Solve using Gaussian elimination:

3x − y = 7

6x − 2y = 14

Hint: Notice the second equation is a multiple of the first. What does that imply about pivots/free variables?

Show solution

Augmented matrix:

[ 3 −1 | 7 ]

[ 6 −2 | 14 ]

Eliminate:

R₂ ← R₂ − 2R₁

[6 −2 | 14] − 2·[3 −1 | 7] = [0 0 | 0]

So the system reduces to one equation: 3x − y = 7.

Let y = t (free).

Then 3x − t = 7 ⇒ x = (7 + t)/3.

Infinitely many solutions: (x, y) = ((7 + t)/3, t).

medium

Solve and classify (unique/infinite/none):

x + 2y − z = 1

2x + 4y − 2z = 2

−x − 2y + z = 0

Hint: After elimination, check whether you get a contradiction row or a free variable.
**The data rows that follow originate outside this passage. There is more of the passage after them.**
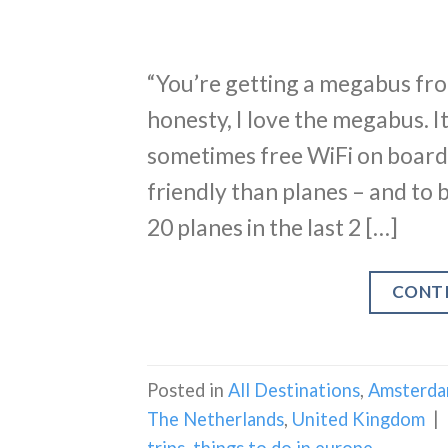
“You’re getting a megabus fr
honesty, I love the megabus. It’
sometimes free WiFi on board. I
friendly than planes – and to be
20 planes in the last 2 […]
CONT
Posted in
All Destinations
,
Amsterd
The Netherlands
,
United Kingdom
|
trips
,
things to do in europe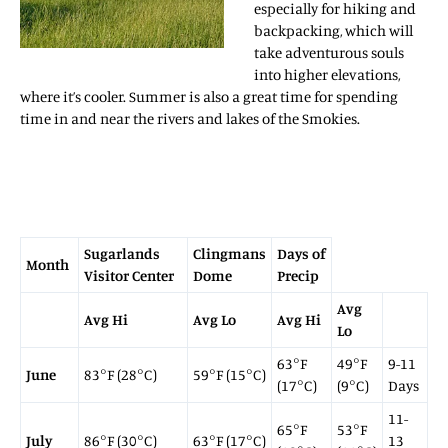
especially for hiking and
backpacking, which will
take adventurous souls
into higher elevations,
where it’s cooler. Summer is also a great time for spending
time in and near the rivers and lakes of the Smokies.
Sugarlands
Clingmans
Days of
Month
Visitor Center
Dome
Precip
Avg
Avg Hi
Avg Lo
Avg Hi
Lo
63°F
49°F
9-11
June
83°F (28°C)
59°F (15°C)
(17°C)
(9°C)
Days
11-
65°F
53°F
July
86°F (30°C)
63°F (17°C)
13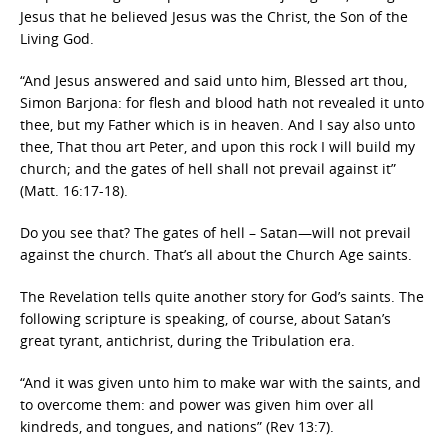
Jesus that he believed Jesus was the Christ, the Son of the
Living God.
“And Jesus answered and said unto him, Blessed art thou,
Simon Barjona: for flesh and blood hath not revealed it unto
thee, but my Father which is in heaven. And I say also unto
thee, That thou art Peter, and upon this rock I will build my
church; and the gates of hell shall not prevail against it”
(Matt. 16:17-18).
Do you see that? The gates of hell – Satan—will not prevail
against the church. That’s all about the Church Age saints.
The Revelation tells quite another story for God’s saints. The
following scripture is speaking, of course, about Satan’s
great tyrant, antichrist, during the Tribulation era.
“And it was given unto him to make war with the saints, and
to overcome them: and power was given him over all
kindreds, and tongues, and nations” (Rev 13:7).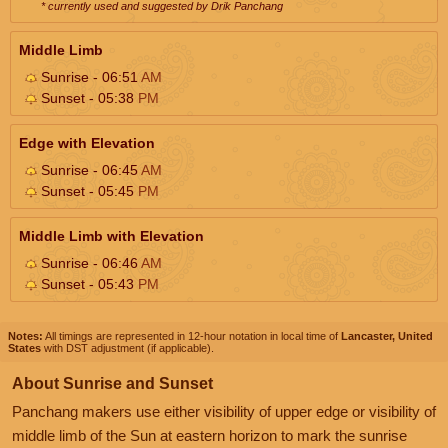
* currently used and suggested by Drik Panchang
Middle Limb
Sunrise - 06:51
AM
Sunset - 05:38
PM
Edge with Elevation
Sunrise - 06:45
AM
Sunset - 05:45
PM
Middle Limb with Elevation
Sunrise - 06:46
AM
Sunset - 05:43
PM
Notes:
All timings are represented in 12-hour notation in local time of
Lancaster, United
States
with DST adjustment (if applicable).
About Sunrise and Sunset
Panchang makers use either visibility of upper edge or visibility of
middle limb of the Sun at eastern horizon to mark the sunrise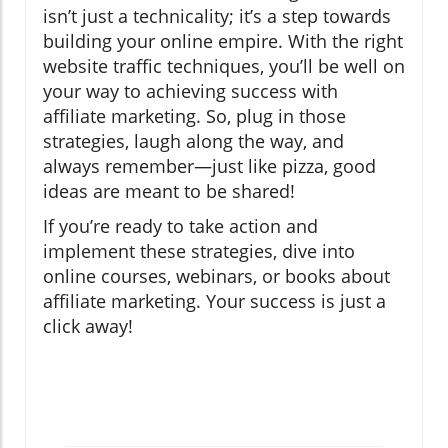
isn’t just a technicality; it’s a step towards
building your online empire. With the right
website traffic techniques, you’ll be well on
your way to achieving success with
affiliate marketing. So, plug in those
strategies, laugh along the way, and
always remember—just like pizza, good
ideas are meant to be shared!
If you’re ready to take action and
implement these strategies, dive into
online courses, webinars, or books about
affiliate marketing. Your success is just a
click away!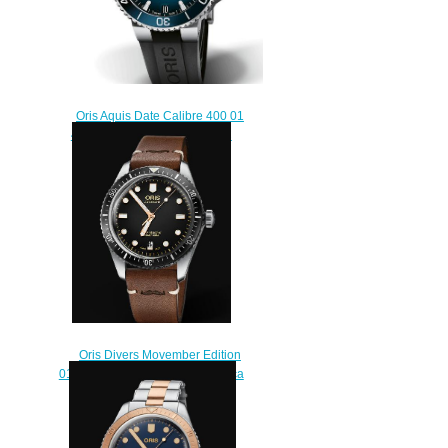
Oris Aquis Date Calibre 400 01
400 7769 4135-07 4 22 74FC
Replica Watch
$200.00
Oris Divers Movember Edition
01 733 7707 4084-Set LS Replica
Watch
$230.00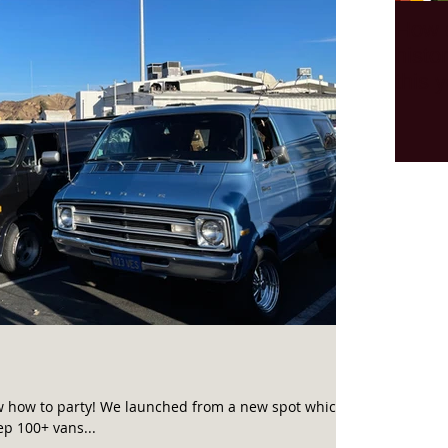
How 
histo
this y
w how to party! We launched from a new spot which is
p 100+ vans...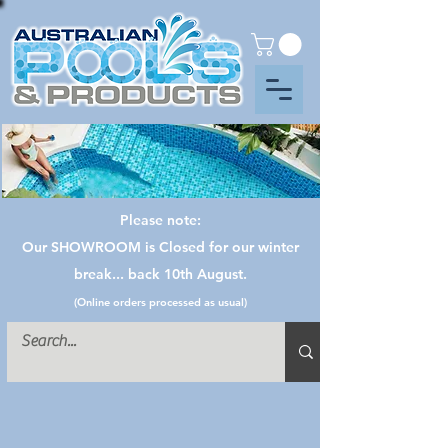
Please note:
Our SHOWROOM is Closed for our winter
break... back 10th August.
(Online orders processed as usual)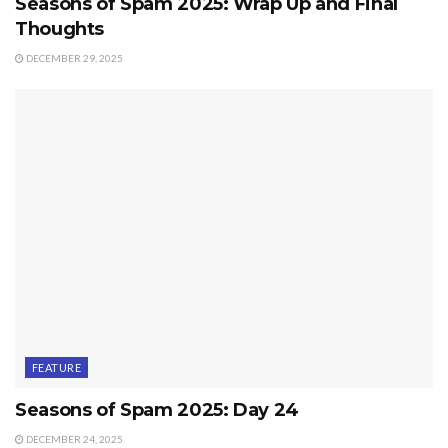
Seasons of Spam 2025: Wrap Up and Final
Thoughts
DECEMBER 29, 2025
FEATURE
Seasons of Spam 2025: Day 24
DECEMBER 24, 2025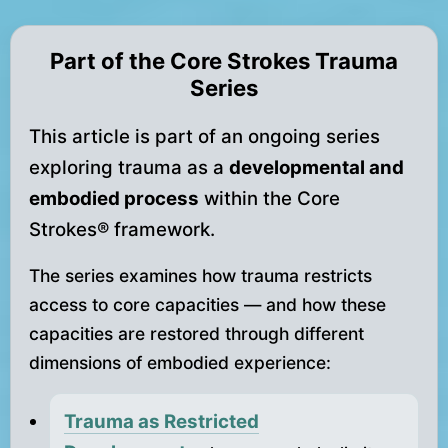
Part of the Core Strokes Trauma
Series
This article is part of an ongoing series
exploring trauma as a
developmental and
embodied process
within the Core
Strokes® framework.
The series examines how trauma restricts
access to core capacities — and how these
capacities are restored through different
dimensions of embodied experience:
Trauma as Restricted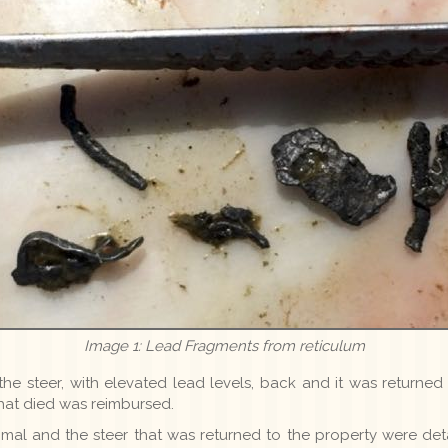
Image 1: Lead Fragments from reticulum
he steer, with elevated lead levels, back and it was returned 
that died was reimbursed.
 animal and the steer that was returned to the property were de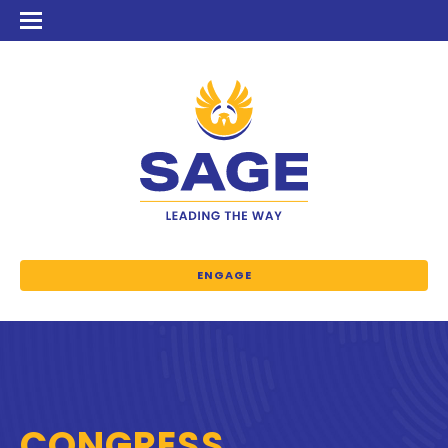
ENGAGE
CONGRESS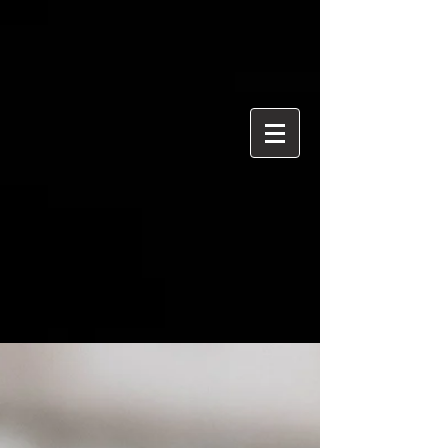
{ "@context": "https://schema.org", "@type": "ProfessionalService",
"name": "Ian Davidson Photography", "url":
"https://www.iandavidsonphotography.com", "areaServed":
["London","Westminster","Essex","United Kingdom"], "priceRange":
"£50 per hour", "description": "Editorial and event photographer
based in Brentwood Essex covering London and Westminster.",
"serviceType": [ "Editorial Photography", "Political Photography",
"Event Photography", "Documentary Photography" ] }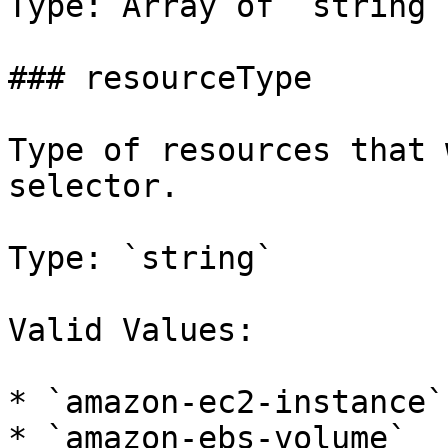
Type: Array of `string`

### resourceType

Type of resources that 
selector.

Type: `string`

Valid Values:

* `amazon-ec2-instance`

* `amazon-ebs-volume`
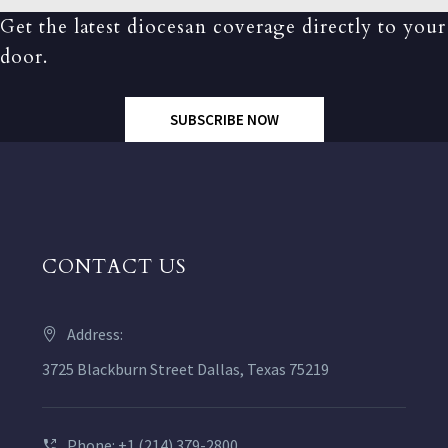
Get the latest diocesan coverage directly to your
door.
SUBSCRIBE NOW
CONTACT US
Address:
3725 Blackburn Street Dallas, Texas 75219
Phone: +1 (214) 379-2800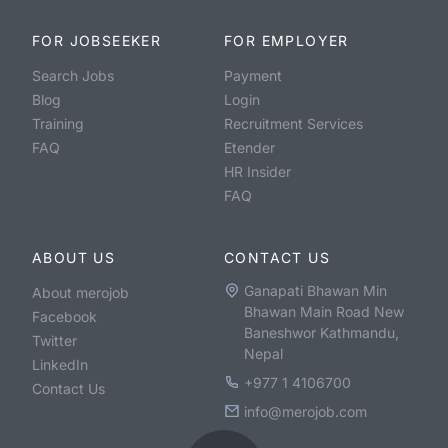
FOR JOBSEEKER
FOR EMPLOYER
Search Jobs
Payment
Blog
Login
Training
Recruitment Services
FAQ
Etender
HR Insider
FAQ
ABOUT US
CONTACT US
Ganapati Bhawan Min
About merojob
Bhawan Main Road New
Facebook
Baneshwor Kathmandu,
Twitter
Nepal
LinkedIn
+977 1 4106700
Contact Us
info@merojob.com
Watch for dependent equations.

Show solution

Augmented matrix:

[ 1 2 −1 | 1 ]

[ 2 4 −2 | 2 ]

[−1 −2 1 | 0 ]

Eliminate using R₁ as pivot:

R₂ ← R₂ − 2R₁:

[2 4 −2 | 2] − 2·[1 2 −1 | 1] = [0 0 0 | 0]

R₃ ← R₃ + R₁:

[−1 −2 1 | 0] + [1 2 −1 | 1] = [0 0 0 | 1]

Now we have a contradiction row [0 0 0 | 1] ⇒ 0 = 1.

Therefore the system has no solution (inconsistent).

hard

Find the solution set in parametric vector form for:

x + y + z + w = 2

2x + y + 3z + w = 5

Hint: You have 2 equations and 4 unknowns, so expect 2 free variables. Use elimination to express pivot variables in terms of the free ones.

Show solution

Augmented matrix:

[ 1 1 1 1 | 2 ]

[ 2 1 3 1 | 5 ]

Eliminate below pivot in column 1:

R₂ ← R₂ − 2R₁

R₂ = [2 1 3 1 | 5] − 2·[1 1 1 1 | 2] = [0 −1 1 −1 | 1]

So:

[ 1 1 1 1 | 2 ]

[ 0 −1 1 −1 | 1 ]

Scale row 2:

R₂ ← −R₂:

[ 1 1 1 1 | 2 ]

[ 0 1 −1 1 | −1 ]

Eliminate y from row 1:

R₁ ← R₁ − R₂:

[1 1 1 1 | 2] − [0 1 −1 1 | −1] = [1 0 2 0 | 3]

RREF-like system:

Row 1: x + 2z = 3

Row 2: y − z + w = −1

Let z = s and w = t (free variables).

Then:

x = 3 − 2s

y = −1 + s − t

Parametric vector form:

x = (x, y, z, w)ᵀ

= (3 − 2s, −1 + s − t, s, t)ᵀ

= (3, −1, 0, 0)ᵀ + s(−2, 1, 1, 0)ᵀ + t(0, −1, 0, 1)ᵀ.